Line by line, print the records exactly, and keep images out of the copy.

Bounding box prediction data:
*** Begin section ***

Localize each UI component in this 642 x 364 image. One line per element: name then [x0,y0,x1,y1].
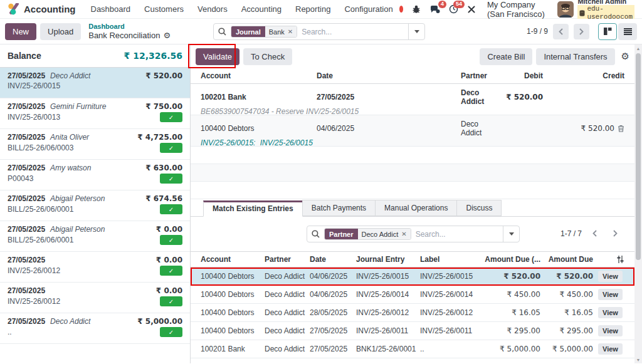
upload-button[interactable]: Upload [40,23,81,40]
company-switcher[interactable]: My Company (San Francisco) [487,0,549,19]
line-ref: INV/25-26/0012 [8,297,60,306]
match-row[interactable]: 100400 Debtors Deco Addict 27/05/2025 IN… [191,322,634,340]
entry-row[interactable]: 100400 Debtors 04/06/2025 Deco Addict ₹ … [191,115,634,147]
match-search-bar[interactable]: Partner Deco Addict ✕ [307,226,520,242]
list-item[interactable]: 27/05/2025 Amy watson ₹ 630.00 P00043 ✓ [0,160,190,190]
match-date: 27/05/2025 [310,345,355,353]
entry-partner: Deco Addict [461,88,490,106]
view-button[interactable]: View [598,343,623,355]
tab-discuss[interactable]: Discuss [456,200,502,216]
check-icon: ✓ [169,268,174,274]
view-button[interactable]: View [598,271,623,282]
match-search-dropdown-toggle[interactable] [503,226,519,242]
match-label: INV/25-26/0011 [420,326,480,335]
view-switcher [598,23,637,40]
check-icon: ✓ [169,145,174,152]
trash-icon[interactable] [618,125,624,132]
match-row[interactable]: 100400 Debtors Deco Addict 04/06/2025 IN… [191,268,634,286]
match-row[interactable]: 100400 Debtors Deco Addict 04/06/2025 IN… [191,286,634,304]
app-brand[interactable]: Accounting [8,3,76,15]
match-pager-previous-button[interactable] [587,226,603,241]
match-row[interactable]: 100201 Bank Deco Addict 27/05/2025 BNK1/… [191,340,634,358]
line-partner: Gemini Furniture [50,102,106,111]
user-menu[interactable]: Mitchell Admin edu-userodoocom [557,0,634,21]
list-view-icon[interactable] [618,23,637,40]
menu-configuration[interactable]: Configuration [344,4,392,14]
list-item[interactable]: 27/05/2025 Abigail Peterson ₹ 674.56 BIL… [0,190,190,221]
facet-remove-icon[interactable]: ✕ [401,231,406,237]
entry-note-link[interactable]: INV/25-26/0015: [201,138,255,147]
scrollbar-up-icon[interactable]: ▲ [634,44,642,52]
title-gear-icon[interactable]: ⚙ [163,31,171,41]
list-item[interactable]: 27/05/2025 Deco Addict ₹ 520.00 INV/25-2… [0,68,190,98]
messages-icon[interactable]: 4 [429,4,440,14]
search-dropdown-toggle[interactable] [408,24,424,39]
match-table-header: Account Partner Date Journal Entry Label… [191,251,634,268]
top-search-bar[interactable]: Journal Bank ✕ [213,23,425,40]
panel-gear-icon[interactable]: ⚙ [621,51,629,62]
control-panel: New Upload Dashboard Bank Reconciliation… [0,19,642,44]
validate-button[interactable]: Validate [196,48,239,65]
list-item[interactable]: 27/05/2025 Gemini Furniture ₹ 750.00 INV… [0,98,190,129]
check-icon: ✓ [169,329,174,336]
line-amount: ₹ 5,000.00 [137,317,182,326]
tab-batch-payments[interactable]: Batch Payments [302,200,376,216]
pager-previous-button[interactable] [553,24,569,39]
match-date: 27/05/2025 [310,326,355,335]
menu-reporting[interactable]: Reporting [295,4,330,14]
line-partner: Deco Addict [50,71,90,80]
view-button[interactable]: View [598,289,623,300]
entry-row[interactable]: 100201 Bank 27/05/2025 Deco Addict ₹ 520… [191,84,634,115]
line-date: 27/05/2025 [8,286,45,295]
list-item[interactable]: 27/05/2025 ₹ 0.00 INV/25-26/0012 ✓ [0,252,190,283]
match-row[interactable]: 100400 Debtors Deco Addict 28/05/2025 IN… [191,304,634,322]
to-check-button[interactable]: To Check [243,48,292,65]
tab-match-existing-entries[interactable]: Match Existing Entries [203,200,303,217]
view-button[interactable]: View [598,325,623,336]
tab-manual-operations[interactable]: Manual Operations [375,200,457,216]
match-search-input[interactable] [411,230,503,239]
new-button[interactable]: New [5,23,36,40]
view-button[interactable]: View [598,307,623,318]
search-input[interactable] [297,28,408,36]
user-name: Mitchell Admin [577,0,634,5]
matched-badge: ✓ [160,174,182,184]
pager-next-button[interactable] [574,24,589,39]
internal-transfers-button[interactable]: Internal Transfers [536,48,614,65]
entry-date: 27/05/2025 [317,93,461,101]
facet-remove-icon[interactable]: ✕ [288,28,293,35]
list-item[interactable]: 27/05/2025 Abigail Peterson ₹ 0.00 BILL/… [0,221,190,252]
adjust-columns-icon[interactable] [594,256,624,263]
match-account: 100400 Debtors [201,326,263,335]
menu-customers[interactable]: Customers [144,4,184,14]
menu-vendors[interactable]: Vendors [197,4,228,14]
line-date: 27/05/2025 [8,225,45,234]
kanban-view-icon[interactable] [598,23,617,40]
match-pager-next-button[interactable] [608,226,623,241]
menu-dashboard[interactable]: Dashboard [91,4,131,14]
breadcrumb-dashboard[interactable]: Dashboard [88,23,171,31]
pager-counter: 1-9 / 9 [527,27,548,36]
avatar[interactable] [557,1,574,18]
vertical-scrollbar[interactable]: ▲ ▼ [634,44,642,363]
scrollbar-thumb[interactable] [636,53,641,260]
menu-accounting[interactable]: Accounting [241,4,282,14]
create-bill-button[interactable]: Create Bill [480,48,532,65]
record-indicator-icon[interactable] [399,6,403,13]
line-amount: ₹ 0.00 [156,256,182,264]
empty-row [191,147,634,164]
list-item[interactable]: 27/05/2025 Deco Addict ₹ 5,000.00 .. ✓ [0,313,190,344]
search-icon [312,230,320,238]
col-partner: Partner [265,255,308,264]
line-date: 27/05/2025 [8,71,45,80]
bug-icon[interactable] [412,5,421,14]
match-amount-due-currency: ₹ 450.00 [481,290,540,299]
scrollbar-down-icon[interactable]: ▼ [634,356,642,363]
odoo-accounting-logo-icon [8,3,19,15]
tools-icon[interactable] [467,5,476,14]
match-account: 100400 Debtors [201,308,263,317]
list-item[interactable]: 27/05/2025 ₹ 0.00 INV/25-26/0012 ✓ [0,283,190,313]
activities-clock-icon[interactable]: 54 [449,4,458,14]
match-account: 100400 Debtors [201,290,263,299]
list-item[interactable]: 27/05/2025 Anita Oliver ₹ 4,725.00 BILL/… [0,129,190,160]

*** End section ***

RESULT FOR THIS TASK:
Localize each UI component in this 642 x 364 image. One line per element: name then [x0,y0,x1,y1].
upload-button[interactable]: Upload [40,23,81,40]
company-switcher[interactable]: My Company (San Francisco) [487,0,549,19]
line-ref: INV/25-26/0012 [8,297,60,306]
match-row[interactable]: 100400 Debtors Deco Addict 27/05/2025 IN… [191,322,634,340]
entry-row[interactable]: 100400 Debtors 04/06/2025 Deco Addict ₹ … [191,115,634,147]
match-search-bar[interactable]: Partner Deco Addict ✕ [307,226,520,242]
list-item[interactable]: 27/05/2025 Amy watson ₹ 630.00 P00043 ✓ [0,160,190,190]
match-date: 27/05/2025 [310,345,355,353]
entry-partner: Deco Addict [461,88,490,106]
view-button[interactable]: View [598,343,623,355]
tab-discuss[interactable]: Discuss [456,200,502,216]
check-icon: ✓ [169,268,174,274]
view-button[interactable]: View [598,271,623,282]
match-search-dropdown-toggle[interactable] [503,226,519,242]
match-label: INV/25-26/0011 [420,326,480,335]
view-switcher [598,23,637,40]
check-icon: ✓ [169,145,174,152]
trash-icon[interactable] [618,125,624,132]
match-row[interactable]: 100400 Debtors Deco Addict 04/06/2025 IN… [191,268,634,286]
match-row[interactable]: 100400 Debtors Deco Addict 04/06/2025 IN… [191,286,634,304]
app-brand[interactable]: Accounting [8,3,76,15]
match-pager-previous-button[interactable] [587,226,603,241]
match-row[interactable]: 100201 Bank Deco Addict 27/05/2025 BNK1/… [191,340,634,358]
line-partner: Gemini Furniture [50,102,106,111]
user-menu[interactable]: Mitchell Admin edu-userodoocom [557,0,634,21]
list-view-icon[interactable] [618,23,637,40]
menu-configuration[interactable]: Configuration [344,4,392,14]
list-item[interactable]: 27/05/2025 Abigail Peterson ₹ 674.56 BIL… [0,190,190,221]
facet-remove-icon[interactable]: ✕ [401,231,406,237]
entry-note-link[interactable]: INV/25-26/0015: [201,138,255,147]
scrollbar-up-icon[interactable]: ▲ [634,44,642,52]
title-gear-icon[interactable]: ⚙ [163,31,171,41]
list-item[interactable]: 27/05/2025 Deco Addict ₹ 520.00 INV/25-2… [0,68,190,98]
messages-icon[interactable]: 4 [429,4,440,14]
search-dropdown-toggle[interactable] [408,24,424,39]
match-table-header: Account Partner Date Journal Entry Label… [191,251,634,268]
top-search-bar[interactable]: Journal Bank ✕ [213,23,425,40]
panel-gear-icon[interactable]: ⚙ [621,51,629,62]
control-panel: New Upload Dashboard Bank Reconciliation… [0,19,642,44]
validate-button[interactable]: Validate [196,48,239,65]
list-item[interactable]: 27/05/2025 Gemini Furniture ₹ 750.00 INV… [0,98,190,129]
check-icon: ✓ [169,329,174,336]
line-amount: ₹ 5,000.00 [137,317,182,326]
tab-batch-payments[interactable]: Batch Payments [302,200,376,216]
pager-previous-button[interactable] [553,24,569,39]
match-date: 27/05/2025 [310,326,355,335]
menu-reporting[interactable]: Reporting [295,4,330,14]
line-partner: Deco Addict [50,71,90,80]
view-button[interactable]: View [598,289,623,300]
entry-row[interactable]: 100201 Bank 27/05/2025 Deco Addict ₹ 520… [191,84,634,115]
line-date: 27/05/2025 [8,286,45,295]
list-item[interactable]: 27/05/2025 ₹ 0.00 INV/25-26/0012 ✓ [0,252,190,283]
match-row[interactable]: 100400 Debtors Deco Addict 28/05/2025 IN… [191,304,634,322]
to-check-button[interactable]: To Check [243,48,292,65]
tab-match-existing-entries[interactable]: Match Existing Entries [203,200,303,217]
view-button[interactable]: View [598,325,623,336]
tab-manual-operations[interactable]: Manual Operations [375,200,457,216]
match-search-input[interactable] [411,230,503,239]
new-button[interactable]: New [5,23,36,40]
view-button[interactable]: View [598,307,623,318]
search-input[interactable] [297,28,408,36]
user-name: Mitchell Admin [577,0,634,5]
matched-badge: ✓ [160,174,182,184]
pager-next-button[interactable] [574,24,589,39]
internal-transfers-button[interactable]: Internal Transfers [536,48,614,65]
entry-date: 27/05/2025 [317,93,461,101]
facet-remove-icon[interactable]: ✕ [288,28,293,35]
list-item[interactable]: 27/05/2025 Abigail Peterson ₹ 0.00 BILL/… [0,221,190,252]
adjust-columns-icon[interactable] [594,256,624,263]
match-account: 100400 Debtors [201,326,263,335]
menu-customers[interactable]: Customers [144,4,184,14]
menu-vendors[interactable]: Vendors [197,4,228,14]
line-date: 27/05/2025 [8,225,45,234]
kanban-view-icon[interactable] [598,23,617,40]
match-pager-next-button[interactable] [608,226,623,241]
menu-dashboard[interactable]: Dashboard [91,4,131,14]
breadcrumb-dashboard[interactable]: Dashboard [88,23,171,31]
pager-counter: 1-9 / 9 [527,27,548,36]
avatar[interactable] [557,1,574,18]
vertical-scrollbar[interactable]: ▲ ▼ [634,44,642,363]
scrollbar-thumb[interactable] [636,53,641,260]
menu-accounting[interactable]: Accounting [241,4,282,14]
create-bill-button[interactable]: Create Bill [480,48,532,65]
record-indicator-icon[interactable] [399,6,403,13]
line-amount: ₹ 0.00 [156,256,182,264]
empty-row [191,147,634,164]
list-item[interactable]: 27/05/2025 Deco Addict ₹ 5,000.00 .. ✓ [0,313,190,344]
search-icon [312,230,320,238]
col-partner: Partner [265,255,308,264]
line-date: 27/05/2025 [8,71,45,80]
bug-icon[interactable] [412,5,421,14]
match-amount-due-currency: ₹ 450.00 [481,290,540,299]
scrollbar-down-icon[interactable]: ▼ [634,356,642,363]
odoo-accounting-logo-icon [8,3,19,15]
tools-icon[interactable] [467,5,476,14]
match-account: 100400 Debtors [201,308,263,317]
list-item[interactable]: 27/05/2025 ₹ 0.00 INV/25-26/0012 ✓ [0,283,190,313]
activities-clock-icon[interactable]: 54 [449,4,458,14]
match-account: 100400 Debtors [201,290,263,299]
list-item[interactable]: 27/05/2025 Anita Oliver ₹ 4,725.00 BILL/… [0,129,190,160]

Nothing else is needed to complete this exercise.